How do you plan on avoiding leaks or "side effects" like the tweet here?
If you just look for keywords in the output, I'll ask ChatGPT to encode its answers in base64.
You can literally always bypass any safeguard.
May be a case of moving goalposts, but I'm happy to bet that the speed of movement will slow down to a halt over time.
Would that be slower than having the human generate the responses? Perhaps.
You could as well "Inspect Element" to change content on a website, then take a screenshot.
If you are intentionally trying to trick it, it doesn't matter if it is willing to give you a recipe.
The person in the end could also just inspect element to change the output, or photoshop the screenshot.
You should only care about it being as high quality as possible for honest customers. And against bad actors you must just be certain that it won't be easy to spam those requests because it can be expensive.
I find it hard to believe that a GPT4 level supervisor couldn't block essentially all of these. GPT4 prompt: "Is this conversation a typical customer support interaction, or has it strayed into other subjects". That wouldn't be cheap at this point, but this doesn't feel like an intractable problem.
Discussed at: >>35905876 "Gandalf – Game to make an LLM reveal a secret password" (May 2023, 351 comments)
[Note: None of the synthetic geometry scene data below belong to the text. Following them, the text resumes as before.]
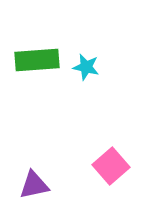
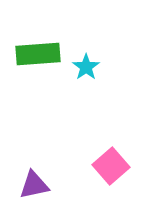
green rectangle: moved 1 px right, 6 px up
cyan star: rotated 24 degrees clockwise
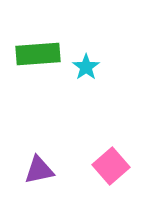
purple triangle: moved 5 px right, 15 px up
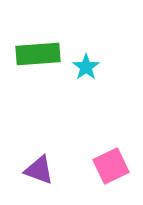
pink square: rotated 15 degrees clockwise
purple triangle: rotated 32 degrees clockwise
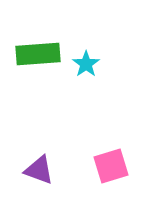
cyan star: moved 3 px up
pink square: rotated 9 degrees clockwise
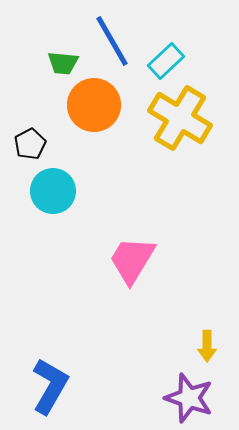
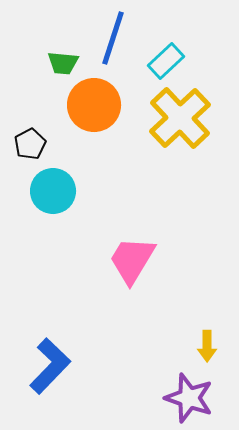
blue line: moved 1 px right, 3 px up; rotated 48 degrees clockwise
yellow cross: rotated 16 degrees clockwise
blue L-shape: moved 20 px up; rotated 14 degrees clockwise
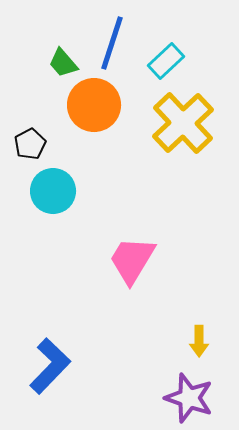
blue line: moved 1 px left, 5 px down
green trapezoid: rotated 44 degrees clockwise
yellow cross: moved 3 px right, 5 px down
yellow arrow: moved 8 px left, 5 px up
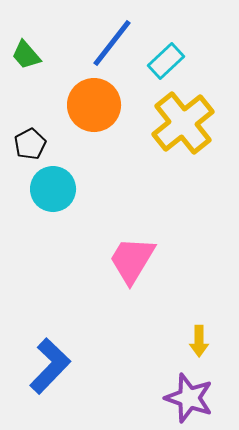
blue line: rotated 20 degrees clockwise
green trapezoid: moved 37 px left, 8 px up
yellow cross: rotated 4 degrees clockwise
cyan circle: moved 2 px up
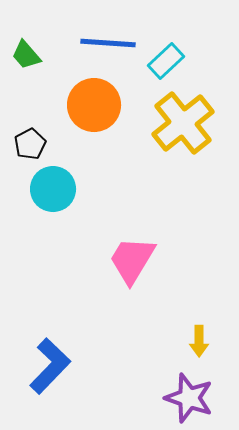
blue line: moved 4 px left; rotated 56 degrees clockwise
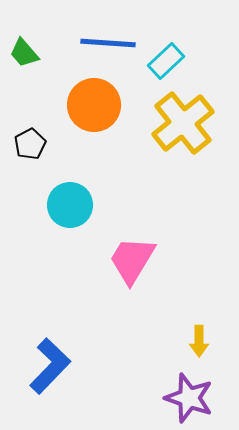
green trapezoid: moved 2 px left, 2 px up
cyan circle: moved 17 px right, 16 px down
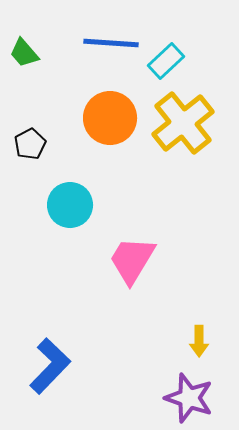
blue line: moved 3 px right
orange circle: moved 16 px right, 13 px down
We can significantly reduce the problem by accepting false positives, or we can solve the problem with a lower class of language (such as those exhibited by traditional rules based chat bots). But these must necessarily make the bot less capable, and risk also making it less useful for the intended purpose.
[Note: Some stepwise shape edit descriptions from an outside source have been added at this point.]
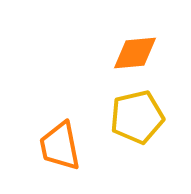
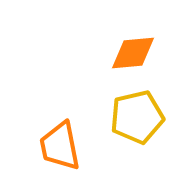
orange diamond: moved 2 px left
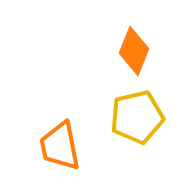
orange diamond: moved 1 px right, 2 px up; rotated 63 degrees counterclockwise
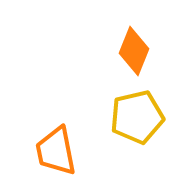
orange trapezoid: moved 4 px left, 5 px down
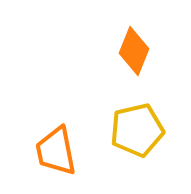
yellow pentagon: moved 13 px down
Regardless, if you're monitoring that communication boundary with an LLM, you can just also prompt that LLM.
https://promptarmor.substack.com/p/data-exfiltration-from-wr...
(Humans can be badgered into agreeing to discounts and making promises too, but that's why they usually have scripts and more senior humans in the loop)
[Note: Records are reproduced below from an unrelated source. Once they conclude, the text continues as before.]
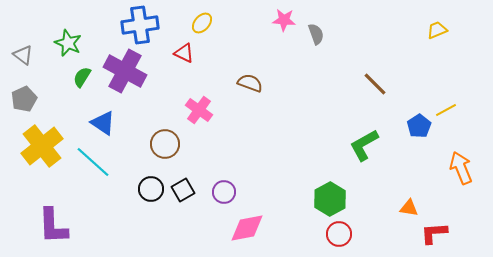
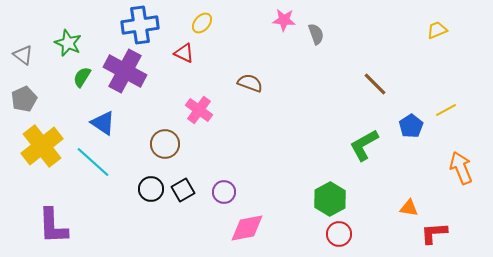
blue pentagon: moved 8 px left
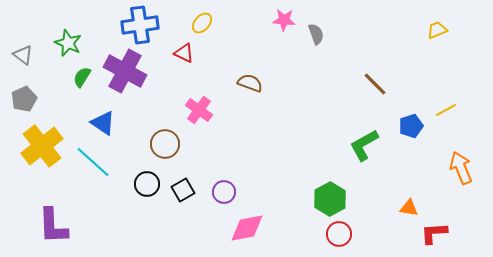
blue pentagon: rotated 15 degrees clockwise
black circle: moved 4 px left, 5 px up
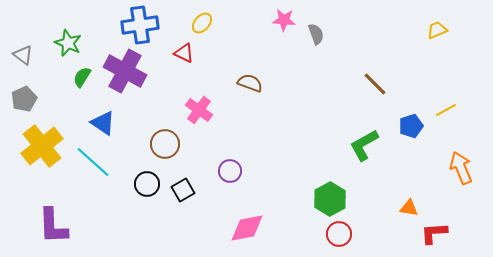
purple circle: moved 6 px right, 21 px up
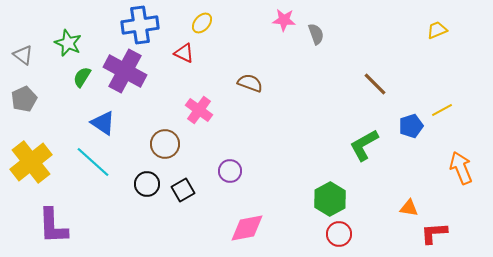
yellow line: moved 4 px left
yellow cross: moved 11 px left, 16 px down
You probably don't want chatbots leaking their guidelines for how to respond, Sydney style, either (although the answer to that is probably less about protecting from leaking the rest of the prompt and more about not customizing bot behaviour with the prompt)
If you accidentally put private data in the UI bundle, it's the same thing.
> You probably don't want chatbots leaking their guidelines for how to respond
It depends. I think it wouldn't be difficult to create a transparent and helpful prompt that would be completely fine even if it was leaked.